A related tactic used by dissidents is “moving the goalpost”. When members of the mainstream AIDS movement offer new data in support of their view, dissidents regularly call for more or “better” evidence. Christine Maggiore, founder of the dissident website Alive & Well AIDS Alternatives , declares, “Since 1984, more than 100,000 papers have been published on HIV. None of these papers, singly or collectively, has been able to reasonably demonstrate or effectively prove that HIV can cause AIDS.”
A more subtle tactic employed by the AIDS dissidents is the exploitation of the widespread disenchantment with the scientific and medical establishment. The movement finds an eager audience among those frustrated with the high-priced treatments currently available for AIDS and the apparent lack of progress toward a vaccine or cure. This dissident strategy is especially effective among developing countries, racial and sexual minority groups, and others who have been historically exploited or oppressed by the predominantly wealthy, white, and Western establishment. Some dissident groups like VIRUSMYTH portray mainstream AIDS researchers as greedy capitalists profiteering from a fraudulent conspiracy that exploits the less fortunate. Such techniques engender skepticism and distrust toward the scientific mainstream among the public and continue to attract many individuals to the AIDS dissident movement.

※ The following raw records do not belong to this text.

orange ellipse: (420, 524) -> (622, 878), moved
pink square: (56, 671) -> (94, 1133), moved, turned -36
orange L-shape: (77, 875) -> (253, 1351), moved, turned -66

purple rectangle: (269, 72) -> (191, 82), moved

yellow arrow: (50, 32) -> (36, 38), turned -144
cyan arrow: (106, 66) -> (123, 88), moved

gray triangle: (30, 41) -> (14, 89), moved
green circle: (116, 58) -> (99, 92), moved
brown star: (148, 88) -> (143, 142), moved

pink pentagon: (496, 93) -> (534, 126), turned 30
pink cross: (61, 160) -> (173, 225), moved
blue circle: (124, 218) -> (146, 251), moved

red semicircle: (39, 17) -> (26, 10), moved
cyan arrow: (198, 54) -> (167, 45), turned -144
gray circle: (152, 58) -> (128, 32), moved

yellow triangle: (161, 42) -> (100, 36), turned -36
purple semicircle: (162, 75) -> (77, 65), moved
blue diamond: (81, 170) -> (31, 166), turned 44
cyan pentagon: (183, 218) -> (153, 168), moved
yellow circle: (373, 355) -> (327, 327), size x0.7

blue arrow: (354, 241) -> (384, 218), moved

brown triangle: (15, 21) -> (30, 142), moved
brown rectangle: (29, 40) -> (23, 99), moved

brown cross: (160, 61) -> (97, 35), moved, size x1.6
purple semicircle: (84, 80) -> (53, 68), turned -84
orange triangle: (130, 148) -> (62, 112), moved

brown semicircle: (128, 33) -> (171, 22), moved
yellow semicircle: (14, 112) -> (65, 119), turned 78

So ultimately, given their occasionally disingenuous strategies, how should the AIDS dissident movement be viewed in the context of the global AIDS pandemic? I asked Ron Hudson, the activist I mentioned at the beginning of this installment, for his view on this controversial group, based on his previous interactions with them. He expressed his concern over their effect on efforts by mainstream AIDS activists to reduce and prevent the spread of HIV. He worries that the speculation and inadequately tested therapies offered by some dissidents may be construed as valid guidelines for AIDS treatment and prevention and therefore increase the risk of individuals for exposure to HIV. At the same time, however, Ron also supports the respectful exchange of ideas between individuals in the dissident movement and those belonging to the AIDS mainstream. I think that Ron makes an important distinction here regarding the dissidents, that between productive dissent and dogmatic denialism. Dissent can facilitate understanding and illuminate previously unexplored facets of HIV and AIDS, but denialism fosters animosity and suppresses established scientific facts regarding the disease. In order for the dissident movement to positively affect the AIDS pandemic, the scientific community should discourage detrimental denial and promote constructive dissent. This strategy, in my opinion, will prove to be the most effective in dealing with the AIDS dissident movement in the future.